▸ **What this task involves**
Repeat the entries without change, omitting the pictures.
##### Material supplied #####
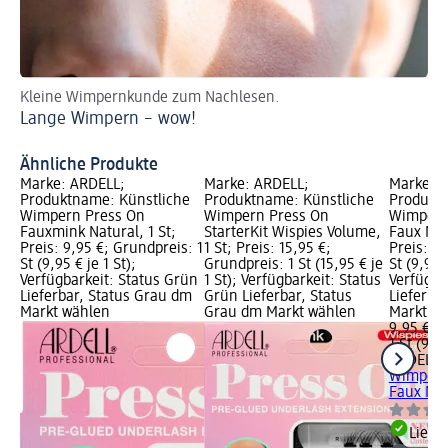
Kleine Wimpernkunde zum Nachlesen.
Lu
Lange Wimpern – wow!
un
Tu
Ähnliche Produkte
Marke: ARDELL;
Marke: ARDELL;
Marke: 
Produktname: Künstliche
Produktname: Künstliche
Produktn
Wimpern Press On
Wimpern Press On
Wimpern
Fauxmink Natural, 1 St;
StarterKit Wispies Volume,
Faux Min
Preis: 9,95 €; Grundpreis: 1
1 St; Preis: 15,95 €;
Preis: 9,
St (9,95 € je 1 St);
Grundpreis: 1 St (15,95 € je
St (9,95 €
Verfügbarkeit: Status Grün
1 St); Verfügbarkeit: Status
Verfügba
Lieferbar, Status Grau dm
Grün Lieferbar, Status
Lieferba
Markt wählen
Grau dm Markt wählen
Markt w
9,95 €
1 St (9,95
ARDELL
K
Wimpern
Faux Min
Liefe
#####
▸ **Task output**
Kleine Wimpernkunde zum Nachlesen.
Lu
Lange Wimpern – wow!
un
Tu
Ähnliche Produkte
Marke: ARDELL;
Marke: ARDELL;
Marke: 
Produktname: Künstliche
Produktname: Künstliche
Produktn
Wimpern Press On
Wimpern Press On
Wimpern
Fauxmink Natural, 1 St;
StarterKit Wispies Volume,
Faux Min
Preis: 9,95 €; Grundpreis: 1
1 St; Preis: 15,95 €;
Preis: 9,
St (9,95 € je 1 St);
Grundpreis: 1 St (15,95 € je
St (9,95 €
Verfügbarkeit: Status Grün
1 St); Verfügbarkeit: Status
Verfügba
Lieferbar, Status Grau dm
Grün Lieferbar, Status
Lieferba
Markt wählen
Grau dm Markt wählen
Markt w
9,95 €
1 St (9,95
ARDELL
K
Wimpern
Faux Min
Liefe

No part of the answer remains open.